Women of the fourth world, 2017
Two-channel video installation, 15'50" (channel 1), 15'30" (channel 2) B/W, Full HD, audio
Written by Cecilia Vilela*
First presented at São Paulo’s Museum of Image and Sound in 2017, this two-channel video installation by Ana Hupe features immigrant women where they live: Berlin and São Paulo. Facing the camera, each reads an excerpt from early 19th-century foreigner’s accounts of Brazil, chosen by themselves out of a selection provided by the artist.
In one video, recorded in Berlin, women from Latin American countries read reports signed by Georg Heinrich Langsdorff, a German explorer who led expeditions across Brazil. In the other, in São Paulo, black women mostly born in African countries but some in Haiti and Brazil (the latter having migrated from within the country) voiced reports by Mahommah Gardo Baquaqua, from Zoogoo (now Djougou, Benin), whose words from the same period are the only known testimony of someone who was enslaved in Brazil. Deliberately left with no further guidance by the artist, some women spontaneously react to their own readings, sharing critical comments and personal experiences.
Originally named Malungas, a term used by the enslaved people to refer to those who were displaced from Africa in the same ship, the diptych now belongs to a wider project re-titled altogether to Women of the fourth world.
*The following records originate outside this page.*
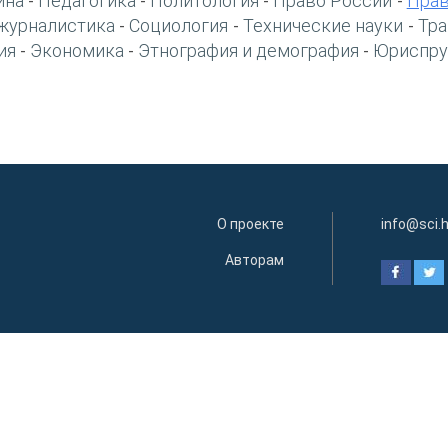
ина
Педагогика
Политология
Право России
Прав
-
-
-
-
журналистика
Социология
Технические науки
Тра
-
-
-
ия
Экономика
Этнография и демография
Юриспру
-
-
-
О проекте
info@sci.
Авторам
The project’s starting point, the encounters with immigrants, was prompted by the artist having advertised a call for immigrant women to pose for portraits in exchange for a modest fee. These pictures were taken following the cartes-de-visite style, by photographers like German Albert Henschel, who was taken to Brazil by the Portuguese Court to enable them to be portrayed following the same aesthetics of other European royals. Once in Brazil, Albert Henschel would also turn his attention to the enslaved people, often portraying them with the same remarkably dignifying aesthetics. In Hupe’s project, the portrayal of these women alludes to a strategy for social visibility. Alongside the video installation and these analog portraits, Women of the fourth world also comprises: photogram posters produced to attract participants; other posters using the same technique, featuring poems; an audio installation of Ana Hupe documenting her own experience as Brazilian working as care-assistant in Germany; and the video-recording of a marriage of convenience between a Latin American immigrant and an European.
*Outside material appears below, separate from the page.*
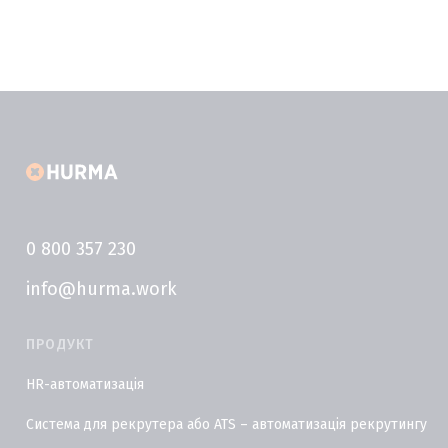
0 800 357 230
info@hurma.work
ПРОДУКТ
HR-автоматизація
Система для рекрутера або ATS – автоматизація рекрутингу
By exploring multiple conditions of migration, the work touches upon structural issues of Latin America's colonisation history and versions of displacement therefore generated, from the slave trade to contemporary migration flows. On the latter, the work contrasts the condition of Latin American immigrants in Europe to women who are the immigrants in Latin America itself. The hierarchy therein implied highlights the cruel dynamic of the coloniser’s logic replicated within the colonised territories and their structures of power.
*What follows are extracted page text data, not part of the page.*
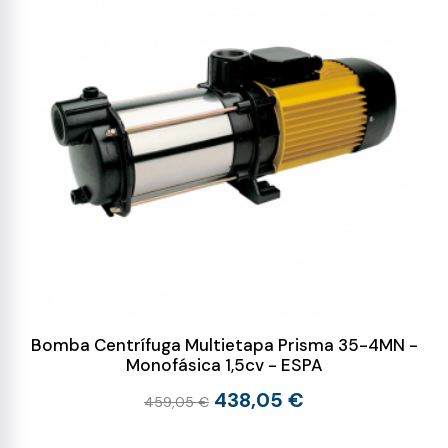
Bomba Centrífuga Multietapa Prisma 35-4MN -
Monofásica 1,5cv - ESPA
438,05 €
459,05 €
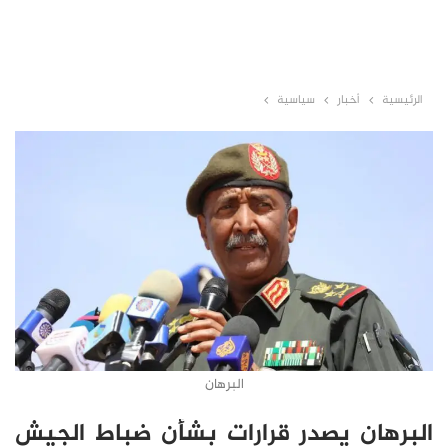
الرئيسية
أخبار
سياسية
البرهان
البرهان يصدر قرارات بشأن ضباط الجيش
While the title clearly and ironically alludes to the pejorative term third world, it also aims to subvert it by deviating from such notion. Ana Hupe’s fourth world points to another dimension, beyond the material, three-dimensional space: an in-between identity space immigrants largely fall in by never fully belonging to the culture of where they live while often no longer fitting in the places they came from either.
*Cecilia Vilela is an Arts Communications Consultant based in London. She also works in curatorial projects, assisting curator Alexia Tala in projects including the 22nd Bienal de Art Paiz, Guatemala (May 2021). Cecilia is currently undertaking an MA in Art History and Theory at the University of Essex, UK, for which she was awarded The Eleonore Koch Fund.
Still of Ana Hupe Women of the fourth world, 2017. Channel 1, 15'50", B/W, Full Hd, audio.
Caption reads: “É difícil entender a educação e o modo de viver das mulheres e moças desta terra.” [It is difficult to understand the education and way of life of the women and girls of this land]
Caption reads: “transformar um negro cru num cristão civilizado, num cidadão útil.” [to turn a crude black man into a civilized Christian,a useful citizen]
Caption reads: “As mulheres e moças ficam restritas ao estabelecimento” [Women and girls are restricted to the premises]
Caption reads: “Ainda hoje, muitas famílias procuram se manter puras” [Still today, many families try to stay pure]
Caption reads: “não conheço como o sistema de trabalho do país funciona” [I don't know how the country's work system works]
Caption reads: “mas aqui não pode trazer o documento da África pra trabalhar / Não são aceitos. Mas na África, os seus documentos serão aceitos.” [but here you cannot bring the African document to work / They are not accepted. But in Africa, your documents will be accepted]
Caption reads: “Meu futuro aqui ou no meu país?” [My future here or in my country?]